BT474 Parental (BT-par) and BT474 Herceptin-resistant clones 1, 2, and 3 (BT-HRc1, c2, and c3) were treated with the NF-kB inhibitor curcumin at 12.5 or 25 μM or with ethanol (in which curcumin is dissolved) at a volume equal to that found in the highest dose of curcumin. After 72 hours (h) viable cells were counted by trypan blue exclusion. Each sample was done in duplicate or triplicate, and experiments were performed on two separate occasions for reproducibility. Values in graph represent the average of the two experiments, with error bars reflecting standard deviation between the two averages. Statistical significance was determined by student's t-test, and was considered significant at less than 0.05; *p<0.05, **p<0.005 for Herceptin-resistant versus parental cells. Trastuzumab-resistant cells were significantly more sensitive to curcumin than parental, trastuzumab-sensitive cells, suggesting that NF-kB inhibition may be an effective strategy in resistant cells.

Fig. (3)

BT474 Parental (BT-par) and BT474 Herceptin-resistant clones 1, 2, and 3 (BT-HRc1, c2, and c3) were plated in matrigel and treated with curcumin at 25 μM or with ethanol at the volume equal to that found in the dose of curcumin. Cells were maintained for 2 weeks. Representative photographs are shown, and were taken with an Olympus IX50 inverted microscope at 4X magnification. Experiments were done in duplicate and performed twice. Curcumin inhibited anchorage-independent growth of resistant cells to a greater degree than parental cells.

Fig. (4)

SKBR3 Parental (SK-par) and Herceptin-resistant pool 2 (SK-HRp2) were treated with curcumin at 12.5 or 25 μM or with ethanol (in which curcumin is dissolved) at a volume equal to that found in the highest dose of curcumin. After 72 hours (h) viable cells were counted by trypan blue exclusion. Each sample was done in duplicate or triplicate, and experiments were performed on three separate occasions for reproducibility. Values in graph represent the average of the three experiments, with error bars reflecting standard deviation between the three averages. Statistical significance was determined by student's t-test, and was considered significant at less than 0.05 for Herceptin-resistant versus parental cells.

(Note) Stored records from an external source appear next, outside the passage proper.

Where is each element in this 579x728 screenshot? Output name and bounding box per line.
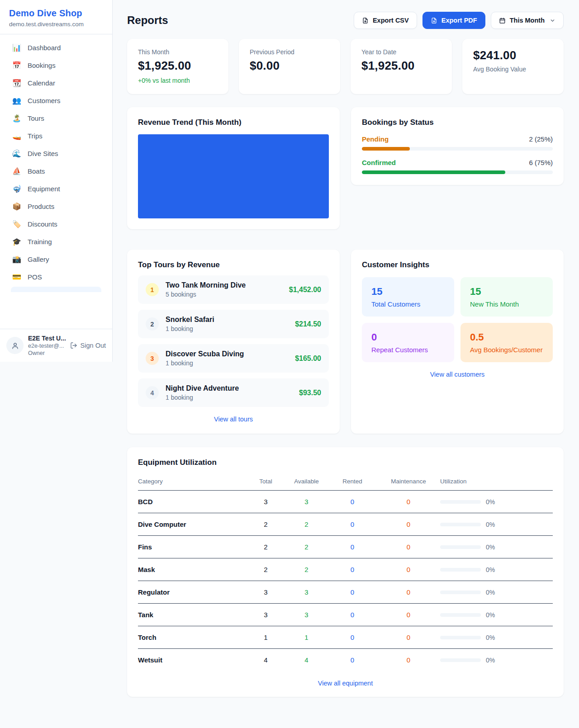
sidebar-item-training[interactable]: 🎓 Training — [5, 233, 107, 251]
page-header: Reports Export CSV Export PDF This Month — [127, 12, 564, 29]
stat-delta: +0% vs last month — [138, 77, 218, 84]
table-row: Fins 2 2 0 0 0% — [138, 536, 553, 558]
sidebar-item-label: Dive Sites — [28, 150, 58, 157]
cell-rented: 0 — [328, 649, 377, 671]
sidebar-item-calendar[interactable]: 📆 Calendar — [5, 74, 107, 92]
bookings-by-status-title: Bookings by Status — [362, 118, 553, 127]
column-header-available: Available — [285, 474, 328, 491]
column-header-maintenance: Maintenance — [377, 474, 440, 491]
table-row: Regulator 3 3 0 0 0% — [138, 581, 553, 604]
stat-card-avg-booking-value: $241.00 Avg Booking Value — [462, 39, 564, 94]
cell-available: 2 — [285, 558, 328, 581]
view-all-tours-link[interactable]: View all tours — [138, 416, 329, 423]
sidebar-item-dive-sites[interactable]: 🌊 Dive Sites — [5, 145, 107, 162]
sidebar-item-products[interactable]: 📦 Products — [5, 198, 107, 215]
status-row-confirmed: Confirmed 6 (75%) — [362, 159, 553, 174]
sidebar-item-trips[interactable]: 🚤 Trips — [5, 127, 107, 145]
cell-maintenance: 0 — [377, 626, 440, 649]
column-header-utilization: Utilization — [440, 474, 553, 491]
cell-utilization: 0% — [440, 491, 553, 513]
tours-icon: 🏝️ — [12, 114, 22, 123]
status-count: 2 (25%) — [529, 135, 553, 143]
utilization-bar — [440, 613, 481, 617]
sidebar-item-equipment[interactable]: 🤿 Equipment — [5, 180, 107, 198]
sidebar-item-label: Bookings — [28, 61, 56, 69]
cell-maintenance: 0 — [377, 581, 440, 604]
sign-out-label: Sign Out — [81, 342, 106, 349]
sidebar-item-customers[interactable]: 👥 Customers — [5, 92, 107, 109]
cell-rented: 0 — [328, 513, 377, 536]
status-bar-track — [362, 147, 553, 151]
sidebar-item-discounts[interactable]: 🏷️ Discounts — [5, 215, 107, 233]
cell-category: Torch — [138, 626, 247, 649]
rank-badge: 4 — [146, 386, 159, 399]
tour-revenue: $93.50 — [299, 389, 321, 397]
sidebar-item-boats[interactable]: ⛵ Boats — [5, 162, 107, 180]
status-label: Confirmed — [362, 159, 396, 166]
period-select[interactable]: This Month — [491, 12, 564, 29]
cell-maintenance: 0 — [377, 604, 440, 626]
utilization-bar — [440, 500, 481, 504]
status-bar-fill — [362, 170, 505, 174]
tour-bookings: 1 booking — [166, 359, 244, 367]
training-icon: 🎓 — [12, 237, 22, 246]
export-pdf-button[interactable]: Export PDF — [422, 12, 485, 29]
cell-total: 3 — [247, 491, 285, 513]
view-all-customers-link[interactable]: View all customers — [362, 371, 553, 378]
sidebar-item-tours[interactable]: 🏝️ Tours — [5, 109, 107, 127]
sidebar-item-label: Trips — [28, 132, 43, 140]
stat-label: Avg Booking Value — [473, 66, 553, 73]
table-header-row: Category Total Available Rented Maintena… — [138, 474, 553, 491]
sidebar-item-pos[interactable]: 💳 POS — [5, 268, 107, 286]
cell-category: Fins — [138, 536, 247, 558]
sidebar-item-label: Equipment — [28, 185, 60, 193]
stat-card-this-month: This Month $1,925.00 +0% vs last month — [127, 39, 228, 94]
cell-available: 4 — [285, 649, 328, 671]
cell-rented: 0 — [328, 536, 377, 558]
cell-category: Mask — [138, 558, 247, 581]
cell-total: 3 — [247, 581, 285, 604]
mid-row: Top Tours by Revenue 1 Two Tank Morning … — [127, 250, 564, 434]
utilization-bar — [440, 658, 481, 662]
equipment-utilization-title: Equipment Utilization — [138, 458, 553, 467]
sidebar-item-label: Products — [28, 203, 54, 210]
bookings-icon: 📅 — [12, 61, 22, 70]
tour-row: 1 Two Tank Morning Dive 5 bookings $1,45… — [138, 275, 329, 304]
utilization-bar — [440, 545, 481, 549]
boats-icon: ⛵ — [12, 167, 22, 175]
sidebar-item-gallery[interactable]: 📸 Gallery — [5, 251, 107, 268]
tour-row: 3 Discover Scuba Diving 1 booking $165.0… — [138, 344, 329, 373]
export-pdf-label: Export PDF — [441, 17, 477, 24]
chevron-down-icon — [550, 18, 555, 24]
sidebar-item-dashboard[interactable]: 📊 Dashboard — [5, 39, 107, 57]
calendar-icon: 📆 — [12, 79, 22, 87]
bookings-by-status-panel: Bookings by Status Pending 2 (25%) Confi… — [351, 107, 564, 185]
view-all-equipment-link[interactable]: View all equipment — [138, 680, 553, 687]
cell-category: Dive Computer — [138, 513, 247, 536]
equipment-utilization-panel: Equipment Utilization Category Total Ava… — [127, 447, 564, 697]
pos-icon: 💳 — [12, 273, 22, 281]
status-count: 6 (75%) — [529, 159, 553, 166]
insight-value: 15 — [470, 286, 543, 298]
sidebar-item-bookings[interactable]: 📅 Bookings — [5, 57, 107, 74]
cell-rented: 0 — [328, 604, 377, 626]
app-layout: Demo Dive Shop demo.test.divestreams.com… — [0, 0, 579, 697]
sidebar-item-reports-partial[interactable] — [11, 287, 101, 292]
cell-total: 3 — [247, 604, 285, 626]
sign-out-button[interactable]: Sign Out — [70, 342, 106, 349]
cell-total: 2 — [247, 513, 285, 536]
insight-label: Total Customers — [371, 300, 445, 308]
table-row: BCD 3 3 0 0 0% — [138, 491, 553, 513]
utilization-bar — [440, 636, 481, 639]
utilization-bar — [440, 523, 481, 526]
tour-bookings: 1 booking — [166, 394, 239, 401]
calendar-icon — [499, 17, 506, 24]
insight-label: Avg Bookings/Customer — [470, 346, 543, 354]
tour-name: Night Dive Adventure — [166, 384, 239, 392]
export-csv-button[interactable]: Export CSV — [354, 12, 417, 29]
cell-available: 3 — [285, 491, 328, 513]
insight-value: 0.5 — [470, 331, 543, 343]
insight-tile-avg-bookings: 0.5 Avg Bookings/Customer — [460, 323, 553, 362]
customer-insights-title: Customer Insights — [362, 260, 553, 269]
cell-category: Regulator — [138, 581, 247, 604]
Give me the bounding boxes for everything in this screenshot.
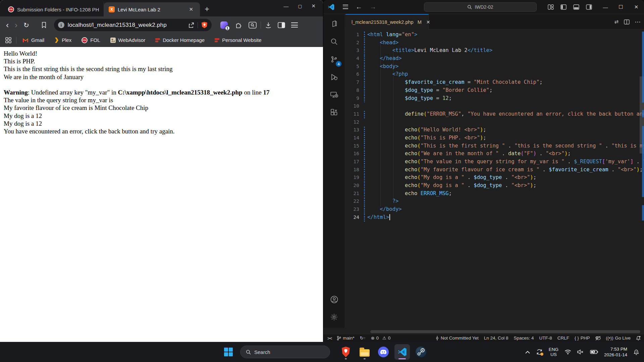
- code-line-20[interactable]: 20 echo("My dog is a " . $dog_type . "<b…: [345, 182, 644, 190]
- onedrive-sync-icon[interactable]: [536, 349, 543, 355]
- source-control-icon[interactable]: 4: [326, 51, 342, 67]
- editor-tab-php-file[interactable]: l_mclean215318_week2.php M ✕: [345, 14, 429, 29]
- remote-indicator[interactable]: ><: [327, 336, 331, 341]
- tray-clock[interactable]: 7:53 PM2026-01-14: [604, 346, 627, 358]
- battery-charging-icon[interactable]: [590, 350, 598, 354]
- browser-maximize-button[interactable]: ▢: [298, 4, 302, 9]
- code-line-24[interactable]: 24</html>: [345, 214, 644, 222]
- taskbar-discord-icon[interactable]: [376, 344, 391, 360]
- leo-ai-icon[interactable]: 1: [220, 21, 228, 29]
- volume-muted-icon[interactable]: [577, 349, 584, 355]
- url-bar[interactable]: i localhost/l_mclean215318_week2.php: [54, 19, 212, 31]
- git-branch-item[interactable]: main*: [337, 336, 355, 341]
- go-live-item[interactable]: ((•))Go Live: [606, 336, 631, 341]
- search-icon[interactable]: [326, 34, 342, 50]
- code-line-7[interactable]: 7 $favorite_ice_cream = "Mint Chocolate …: [345, 78, 644, 86]
- problems-item[interactable]: ⊗0 ⚠0: [371, 336, 391, 341]
- browser-tab-levi-mclean-lab-2[interactable]: X Levi McLean Lab 2 ✕: [104, 2, 200, 16]
- code-line-1[interactable]: 1<html lang="en">: [345, 31, 644, 39]
- site-info-icon[interactable]: i: [58, 22, 64, 28]
- encoding-item[interactable]: UTF-8: [539, 336, 552, 341]
- code-line-21[interactable]: 21 echo ERROR_MSG;: [345, 190, 644, 198]
- code-line-19[interactable]: 19 echo("My dog is a " . $dog_type . "<b…: [345, 174, 644, 182]
- brave-shield-icon[interactable]: [201, 21, 208, 28]
- share-icon[interactable]: [188, 22, 194, 28]
- search-window-icon[interactable]: [249, 22, 257, 28]
- remote-explorer-icon[interactable]: [326, 87, 342, 103]
- language-mode-item[interactable]: { }PHP: [575, 336, 590, 341]
- vscode-menu-icon[interactable]: [343, 5, 348, 9]
- code-line-12[interactable]: 12: [345, 118, 644, 126]
- horizontal-scrollbar[interactable]: [370, 330, 640, 333]
- php-elephant-disabled-icon[interactable]: [595, 336, 601, 341]
- code-line-23[interactable]: 23 </body>: [345, 205, 644, 214]
- taskbar-steam-icon[interactable]: [413, 344, 429, 360]
- taskbar-brave-icon[interactable]: [338, 344, 354, 360]
- bookmark-webadvisor[interactable]: WebAdvisor: [110, 37, 146, 43]
- code-line-2[interactable]: 2 <head>: [345, 39, 644, 47]
- start-button[interactable]: [224, 348, 233, 356]
- bookmark-gmail[interactable]: Gmail: [22, 37, 44, 43]
- vscode-minimize-button[interactable]: —: [598, 4, 613, 10]
- nav-forward-icon[interactable]: →: [370, 3, 376, 11]
- browser-close-button[interactable]: ✕: [311, 3, 316, 9]
- taskbar-search[interactable]: Search: [240, 346, 330, 358]
- command-center-search[interactable]: IWD2-02: [424, 2, 537, 12]
- accounts-icon[interactable]: [326, 291, 342, 307]
- toggle-panel-icon[interactable]: [573, 4, 579, 10]
- new-tab-button[interactable]: +: [205, 4, 209, 14]
- more-actions-icon[interactable]: ···: [635, 19, 641, 25]
- code-line-8[interactable]: 8 $dog_type = "Border Collie";: [345, 86, 644, 95]
- vscode-close-button[interactable]: ✕: [629, 4, 644, 10]
- bookmark-docker-homepage[interactable]: Docker Homepage: [155, 37, 205, 43]
- nav-back-icon[interactable]: ←: [356, 3, 362, 11]
- eol-item[interactable]: CRLF: [557, 336, 569, 341]
- vscode-maximize-button[interactable]: ☐: [613, 4, 629, 10]
- extensions-icon[interactable]: [326, 105, 342, 121]
- bookmark-icon[interactable]: [41, 22, 47, 28]
- browser-minimize-button[interactable]: —: [283, 3, 288, 9]
- notification-center-bell-icon[interactable]: z: [633, 349, 639, 355]
- back-icon[interactable]: ‹: [6, 20, 9, 30]
- reload-icon[interactable]: ↻: [23, 21, 29, 29]
- tray-language-indicator[interactable]: ENGUS: [549, 347, 558, 357]
- run-debug-icon[interactable]: [326, 69, 342, 85]
- code-line-22[interactable]: 22 ?>: [345, 197, 644, 205]
- tray-chevron-up-icon[interactable]: [525, 351, 530, 354]
- forward-icon[interactable]: ›: [15, 20, 17, 30]
- extensions-puzzle-icon[interactable]: [235, 21, 243, 29]
- bookmark-fol[interactable]: FOL FOL: [82, 37, 100, 43]
- settings-gear-icon[interactable]: [326, 309, 342, 325]
- taskbar-vscode-icon[interactable]: [394, 344, 410, 360]
- code-editor[interactable]: 1<html lang="en">2 <head>3 <title>Levi M…: [345, 29, 644, 334]
- code-line-13[interactable]: 13 echo("Hello World! <br>");: [345, 126, 644, 134]
- apps-grid-icon[interactable]: [5, 37, 11, 43]
- toggle-secondary-sidebar-icon[interactable]: [586, 4, 592, 10]
- code-line-4[interactable]: 4 </head>: [345, 55, 644, 63]
- wifi-icon[interactable]: [565, 349, 571, 355]
- notifications-bell-icon[interactable]: [636, 336, 641, 341]
- browser-menu-icon[interactable]: [291, 22, 298, 27]
- bookmark-personal-website[interactable]: Personal Website: [215, 37, 261, 43]
- code-line-5[interactable]: 5 <body>: [345, 63, 644, 71]
- taskbar-file-explorer-icon[interactable]: [357, 344, 372, 360]
- split-editor-icon[interactable]: [624, 19, 630, 24]
- tab-close-icon[interactable]: ✕: [187, 6, 195, 13]
- code-line-11[interactable]: 11 define("ERROR_MSG", "You have encount…: [345, 110, 644, 118]
- customize-layout-icon[interactable]: [548, 4, 554, 10]
- sync-changes-item[interactable]: ↻↑: [360, 336, 366, 341]
- code-line-9[interactable]: 9 $dog_type = 12;: [345, 95, 644, 103]
- bookmark-plex[interactable]: Plex: [54, 37, 71, 43]
- toggle-sidebar-icon[interactable]: [560, 4, 567, 10]
- code-line-16[interactable]: 16 echo("We are in the month of " . date…: [345, 150, 644, 158]
- open-changes-icon[interactable]: ⇄: [614, 19, 619, 25]
- code-line-18[interactable]: 18 echo("My favorite flavour of ice crea…: [345, 166, 644, 174]
- commit-status-item[interactable]: Not Committed Yet: [435, 336, 479, 341]
- code-line-14[interactable]: 14 echo("This is PHP. <br>");: [345, 134, 644, 142]
- browser-tab-submission-folders[interactable]: FOL Submission Folders - INFO-1208 PHP: [3, 2, 104, 16]
- cursor-position-item[interactable]: Ln 24, Col 8: [484, 336, 508, 341]
- downloads-icon[interactable]: [265, 22, 272, 28]
- indentation-item[interactable]: Spaces: 4: [514, 336, 534, 341]
- explorer-icon[interactable]: [326, 16, 342, 32]
- code-line-15[interactable]: 15 echo("This is the first string " . "t…: [345, 142, 644, 150]
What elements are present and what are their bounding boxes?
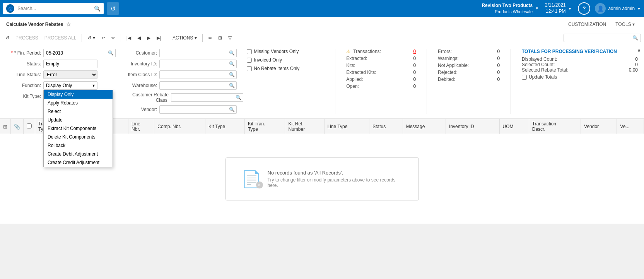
status-label: Status: — [6, 61, 41, 67]
edit-button[interactable]: ✏ — [109, 34, 118, 42]
warehouse-search-btn[interactable]: 🔍 — [227, 82, 236, 89]
kit-type-label: Kit Type: — [6, 94, 41, 99]
col-attach-button[interactable]: 📎 — [14, 124, 20, 130]
col-graph-button[interactable]: ⊞ — [3, 124, 7, 130]
function-option-update[interactable]: Update — [44, 116, 113, 124]
select-all-checkbox[interactable] — [27, 123, 32, 128]
not-applicable-value: 0 — [484, 63, 500, 68]
warehouse-input[interactable] — [160, 82, 227, 89]
inventory-id-search-btn[interactable]: 🔍 — [227, 60, 236, 67]
page-title-text: Calculate Vendor Rebates — [6, 22, 63, 27]
collapse-filter-button[interactable]: ∧ — [637, 47, 641, 53]
item-class-container[interactable]: 🔍 — [159, 70, 237, 79]
col-attach-icon: 📎 — [11, 119, 24, 134]
tools-button[interactable]: TOOLS ▾ — [612, 20, 638, 29]
user-name: admin admin — [608, 6, 635, 11]
first-button[interactable]: |◀ — [124, 34, 133, 42]
refresh-button[interactable]: ↺ — [3, 34, 12, 42]
fin-period-search-btn[interactable]: 🔍 — [106, 50, 115, 56]
update-totals-input[interactable] — [522, 75, 527, 80]
search-input[interactable] — [17, 6, 92, 11]
customer-rebate-class-search-btn[interactable]: 🔍 — [234, 94, 243, 101]
customer-input-container[interactable]: 🔍 — [159, 49, 237, 57]
update-totals-checkbox[interactable]: Update Totals — [522, 74, 557, 80]
filter-button[interactable]: ▽ — [226, 34, 234, 42]
function-option-rollback[interactable]: Rollback — [44, 141, 113, 150]
no-rebate-items-only-checkbox[interactable]: No Rebate Items Only — [247, 66, 324, 71]
rejected-value: 0 — [484, 70, 500, 75]
vendor-input[interactable] — [160, 106, 227, 113]
item-class-search-btn[interactable]: 🔍 — [227, 71, 236, 78]
function-option-create-credit[interactable]: Create Credit Adjustment — [44, 158, 113, 167]
fit-columns-button[interactable]: ⇔ — [206, 34, 214, 42]
inventory-id-container[interactable]: 🔍 — [159, 60, 237, 68]
item-class-row: Item Class ID: 🔍 — [122, 70, 239, 79]
line-status-select[interactable]: Error — [43, 70, 97, 79]
toolbar-sep-2 — [121, 34, 121, 42]
line-status-row: Line Status: Error — [6, 70, 114, 79]
status-input[interactable] — [43, 60, 97, 68]
history-button[interactable]: ↺ — [107, 2, 119, 15]
function-option-delete-kit[interactable]: Delete Kit Components — [44, 133, 113, 141]
filter-col-2: Customer: 🔍 Inventory ID: 🔍 Item Class I… — [122, 49, 239, 114]
stats-open-row: Open: 0 — [346, 84, 416, 89]
customization-button[interactable]: CUSTOMIZATION — [565, 20, 609, 29]
customer-input[interactable] — [160, 50, 227, 56]
function-option-reject[interactable]: Reject — [44, 107, 113, 116]
fin-period-input-container[interactable]: 🔍 — [43, 49, 116, 57]
undo-button[interactable]: ↩ — [99, 34, 108, 42]
update-totals-row: Update Totals — [522, 74, 638, 80]
process-all-button[interactable]: PROCESS ALL — [42, 34, 79, 42]
customer-rebate-class-container[interactable]: 🔍 — [171, 93, 243, 102]
empty-state-sub-message: Try to change filter or modify parameter… — [268, 177, 403, 188]
warehouse-container[interactable]: 🔍 — [159, 81, 237, 90]
applied-value: 0 — [400, 77, 416, 82]
help-button[interactable]: ? — [578, 2, 590, 15]
function-option-display-only[interactable]: Display Only — [44, 90, 113, 99]
inventory-id-input[interactable] — [160, 60, 227, 67]
actions-button[interactable]: ACTIONS ▾ — [170, 34, 199, 42]
function-dropdown[interactable]: Display Only ▾ — [43, 81, 97, 90]
toolbar-search-box[interactable]: 🔍 — [564, 34, 641, 42]
errors-row: Errors: 0 — [438, 49, 500, 54]
last-button[interactable]: ▶| — [154, 34, 164, 42]
grid-button[interactable]: ⊞ — [216, 34, 224, 42]
user-menu[interactable]: 👤 admin admin ▼ — [595, 3, 641, 14]
transactions-value[interactable]: 0 — [400, 49, 416, 54]
function-option-extract-kit[interactable]: Extract Kit Components — [44, 124, 113, 133]
prev-button[interactable]: ◀ — [135, 34, 143, 42]
process-button[interactable]: PROCESS — [13, 34, 41, 42]
search-box[interactable]: 🌀 🔍 — [3, 3, 104, 14]
customer-search-btn[interactable]: 🔍 — [227, 50, 236, 56]
extracted-kits-value: 0 — [400, 70, 416, 75]
fin-period-row: * Fin. Period: 🔍 — [6, 49, 114, 57]
item-class-input[interactable] — [160, 71, 227, 78]
function-option-apply-rebates[interactable]: Apply Rebates — [44, 99, 113, 107]
fin-period-input[interactable] — [44, 50, 106, 56]
filter-col-3: Missing Vendors Only Invoiced Only No Re… — [247, 49, 324, 114]
datetime-selector[interactable]: 2/11/2021 12:41 PM ▼ — [545, 2, 572, 14]
vendor-label: Vendor: — [122, 107, 157, 112]
empty-state-box: 📄 ✕ No records found as 'All Records'. T… — [225, 157, 419, 200]
displayed-count-row: Displayed Count: 0 — [522, 56, 638, 62]
debited-label: Debited: — [438, 77, 473, 82]
company-name: Revision Two Products — [482, 3, 533, 9]
missing-vendors-only-checkbox[interactable]: Missing Vendors Only — [247, 49, 324, 54]
warehouse-label: Warehouse: — [122, 83, 157, 88]
company-selector[interactable]: Revision Two Products Products Wholesale… — [482, 3, 539, 14]
date-display: 2/11/2021 — [545, 2, 565, 9]
customer-rebate-class-input[interactable] — [171, 94, 234, 101]
empty-state-icon: 📄 ✕ — [241, 169, 261, 188]
undo-dropdown-button[interactable]: ↺ ▾ — [85, 34, 97, 42]
bookmark-icon[interactable]: ☆ — [66, 21, 71, 27]
warnings-value: 0 — [484, 56, 500, 61]
next-button[interactable]: ▶ — [145, 34, 153, 42]
extracted-label: Extracted: — [346, 56, 381, 61]
invoiced-only-checkbox[interactable]: Invoiced Only — [247, 57, 324, 63]
rejected-label: Rejected: — [438, 70, 473, 75]
vendor-container[interactable]: 🔍 — [159, 105, 237, 114]
vendor-search-btn[interactable]: 🔍 — [227, 106, 236, 113]
function-dropdown-container: Display Only ▾ Display Only Apply Rebate… — [43, 81, 97, 90]
function-option-create-debit[interactable]: Create Debit Adjustment — [44, 150, 113, 158]
totals-separator — [511, 49, 511, 114]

SKBR3 trastuzumab-resistant cells showed a trend of being more sensitive to curcumin than parental, trastuzumab-sensitive cells at the lower dose of 12.5 μM curcumin, but this was not statistically significant.

Fig. (5)

SKBR3 Parental (SK-par) and Herceptin-resistant pool 2 (SK-HRp2) were plated in matrigel and treated with curcumin at 25 μM or with ethanol at the volume equal to that found in the dose of curcumin. Cells were maintained for 2 weeks. Representative photographs are shown, and were taken with an Olympus IX50 inverted microscope at 4X magnification. Experiments were done in duplicate and performed twice. Curcumin appeared to inhibit anchorage-independent growth of resistant cells to a greater degree than parental cells.